Page-level text extractions:
————

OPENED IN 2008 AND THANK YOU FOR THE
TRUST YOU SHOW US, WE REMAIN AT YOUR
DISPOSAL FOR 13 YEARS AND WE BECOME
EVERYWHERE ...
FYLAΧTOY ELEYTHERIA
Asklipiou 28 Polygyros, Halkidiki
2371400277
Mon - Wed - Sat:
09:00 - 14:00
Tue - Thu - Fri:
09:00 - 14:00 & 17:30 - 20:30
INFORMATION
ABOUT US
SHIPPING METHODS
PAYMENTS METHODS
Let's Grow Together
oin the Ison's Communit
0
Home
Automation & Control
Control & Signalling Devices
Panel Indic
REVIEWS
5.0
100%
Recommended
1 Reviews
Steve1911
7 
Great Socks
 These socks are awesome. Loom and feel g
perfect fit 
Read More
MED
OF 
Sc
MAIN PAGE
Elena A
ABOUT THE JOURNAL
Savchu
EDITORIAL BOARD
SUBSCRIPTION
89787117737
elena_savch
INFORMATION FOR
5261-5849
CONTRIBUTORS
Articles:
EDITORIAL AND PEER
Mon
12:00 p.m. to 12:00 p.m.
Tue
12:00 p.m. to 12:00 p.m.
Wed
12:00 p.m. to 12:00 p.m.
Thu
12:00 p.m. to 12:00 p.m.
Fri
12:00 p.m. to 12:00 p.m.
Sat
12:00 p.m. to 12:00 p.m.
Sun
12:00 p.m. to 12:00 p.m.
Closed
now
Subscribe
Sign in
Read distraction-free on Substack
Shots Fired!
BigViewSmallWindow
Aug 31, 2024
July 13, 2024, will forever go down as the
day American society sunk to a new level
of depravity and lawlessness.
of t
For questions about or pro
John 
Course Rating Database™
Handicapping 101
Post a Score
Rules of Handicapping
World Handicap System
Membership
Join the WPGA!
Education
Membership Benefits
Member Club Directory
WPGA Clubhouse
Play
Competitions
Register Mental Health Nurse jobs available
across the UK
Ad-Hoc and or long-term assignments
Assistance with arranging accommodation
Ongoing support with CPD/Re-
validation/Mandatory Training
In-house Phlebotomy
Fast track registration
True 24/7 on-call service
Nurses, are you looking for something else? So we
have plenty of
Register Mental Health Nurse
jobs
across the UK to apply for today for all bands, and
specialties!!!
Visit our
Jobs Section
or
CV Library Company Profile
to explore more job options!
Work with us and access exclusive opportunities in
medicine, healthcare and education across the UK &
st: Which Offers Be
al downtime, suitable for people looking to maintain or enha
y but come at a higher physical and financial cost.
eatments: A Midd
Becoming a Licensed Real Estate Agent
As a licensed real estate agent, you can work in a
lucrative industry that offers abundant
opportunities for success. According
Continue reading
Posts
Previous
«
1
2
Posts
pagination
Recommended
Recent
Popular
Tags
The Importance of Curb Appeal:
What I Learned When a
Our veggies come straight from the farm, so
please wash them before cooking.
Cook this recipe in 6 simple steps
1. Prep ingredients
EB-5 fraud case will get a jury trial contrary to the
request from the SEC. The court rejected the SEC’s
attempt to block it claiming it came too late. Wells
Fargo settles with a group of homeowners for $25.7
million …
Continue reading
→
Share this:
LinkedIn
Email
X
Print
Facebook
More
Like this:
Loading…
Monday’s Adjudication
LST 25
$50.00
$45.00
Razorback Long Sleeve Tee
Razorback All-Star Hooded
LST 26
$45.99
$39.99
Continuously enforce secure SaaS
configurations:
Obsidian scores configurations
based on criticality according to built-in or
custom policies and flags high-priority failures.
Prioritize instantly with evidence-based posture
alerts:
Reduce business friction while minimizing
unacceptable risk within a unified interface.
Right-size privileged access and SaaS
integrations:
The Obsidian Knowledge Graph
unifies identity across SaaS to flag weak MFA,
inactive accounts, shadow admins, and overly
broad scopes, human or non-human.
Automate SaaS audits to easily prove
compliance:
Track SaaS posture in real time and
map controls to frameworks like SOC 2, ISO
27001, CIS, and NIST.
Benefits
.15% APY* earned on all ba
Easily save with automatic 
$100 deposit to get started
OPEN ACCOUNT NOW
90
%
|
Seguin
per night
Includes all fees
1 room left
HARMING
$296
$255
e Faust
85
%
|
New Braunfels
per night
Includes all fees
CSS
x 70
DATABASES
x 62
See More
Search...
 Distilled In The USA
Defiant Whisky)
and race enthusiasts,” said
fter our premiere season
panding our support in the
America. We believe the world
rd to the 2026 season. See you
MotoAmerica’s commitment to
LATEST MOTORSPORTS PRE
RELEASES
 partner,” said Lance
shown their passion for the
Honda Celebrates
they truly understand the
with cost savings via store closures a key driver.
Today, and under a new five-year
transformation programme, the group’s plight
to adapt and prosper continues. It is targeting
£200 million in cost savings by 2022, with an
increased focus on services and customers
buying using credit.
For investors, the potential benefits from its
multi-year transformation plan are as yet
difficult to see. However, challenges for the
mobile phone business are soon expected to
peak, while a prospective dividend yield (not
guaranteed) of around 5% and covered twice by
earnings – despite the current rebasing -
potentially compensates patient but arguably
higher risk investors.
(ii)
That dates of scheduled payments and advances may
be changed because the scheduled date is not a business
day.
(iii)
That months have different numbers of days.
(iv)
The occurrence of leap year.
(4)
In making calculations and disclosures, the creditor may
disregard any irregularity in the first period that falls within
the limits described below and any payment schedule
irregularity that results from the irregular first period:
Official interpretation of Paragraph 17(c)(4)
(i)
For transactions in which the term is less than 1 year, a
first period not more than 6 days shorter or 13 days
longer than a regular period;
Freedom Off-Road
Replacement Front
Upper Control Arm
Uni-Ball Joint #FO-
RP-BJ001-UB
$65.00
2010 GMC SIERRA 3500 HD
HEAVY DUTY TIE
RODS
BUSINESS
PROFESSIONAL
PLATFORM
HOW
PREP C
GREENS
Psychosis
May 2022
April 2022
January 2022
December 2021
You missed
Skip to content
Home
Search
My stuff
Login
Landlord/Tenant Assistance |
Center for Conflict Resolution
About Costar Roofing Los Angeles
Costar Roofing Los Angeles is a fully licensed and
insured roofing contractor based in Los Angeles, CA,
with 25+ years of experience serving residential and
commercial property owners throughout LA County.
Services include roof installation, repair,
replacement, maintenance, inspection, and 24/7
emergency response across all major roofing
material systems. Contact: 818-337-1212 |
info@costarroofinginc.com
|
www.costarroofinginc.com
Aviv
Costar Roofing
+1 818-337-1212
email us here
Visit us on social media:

————

Task description: Wherever the word "irregularity" appears in the entries above, copy that line.

Answer box:
disregard any irregularity in the first period that falls within
irregularity that results from the irregular first period:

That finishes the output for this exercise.